As they neared their reserved table a man who had been sitting at it rose with an amused smile. "Have you forgotten who I am, Laura?"

"One might as well be even numbers," Lawrence explained. "So, as I knew Selincourt was in town, I wired to him to join us."

A worn, fatigued-looking, but not ungentle rake of forty, Selincourt had stayed once at Wanhope, but the visit had not been a success: indeed Laura had been thankful when it ended before host and guest threw the decanters at each other's heads. That she was pleased to see him now there could be no doubt: she had taken him by both hands and was smiling at him as if she would have liked to fling decorum to the winds and kiss him. Lawrence also smiled but with a touch of finesse. His plan was working.

Laura was going to enjoy herself: bon! he was truly fond of Laura and delighted to give her pleasure. But by it he would be left free to devote himself to Isabel.

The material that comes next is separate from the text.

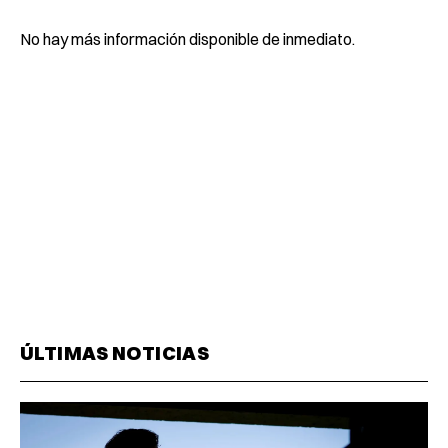
No hay más información disponible de inmediato.
ÚLTIMAS NOTICIAS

It was to this end that he had planned the entire expedition. At Chilmark they met continually in the same setting, and he had no means of printing a fresh image of himself on her mind, but here he was free of country customs, a rich man among his equals, an expert in the art of "doing oneself well"--one of those who rule over modern civilization by divine right of a chequebook and a trained manner. Isabel had been brought up by High Churchmen, had she? Let them test what hold they had of her! Every aspect of their journey and of the supper-table at Malvani's, with its heady music and smell of rich food and wines, had been calculated to produce a certain effect--an intoxication of excitement and pleasure. And he set himself to stamp his own impression on Isabel, naming to her, in his soft, isolating undertones, the notable men and women in the room, describing their careers, their finances, even their scandals--it amused him to watch her repress a start. It amused him still more to stand up and shake hands when the immense body and Hebraic nose of an international financier went by with two great ladies and a cabinet minister in tow. "One of my countrymen," Hyde turned to Isabel with a mocking smile. "I am a citizen of no mean city. Those--" with an imperceptible jerk of the head--"would lick the dust off his boots to find out what line the Jew bankers mean to take in the Syrian question. They might as well lick mine."

"Why, do you know?" breathed Isabel.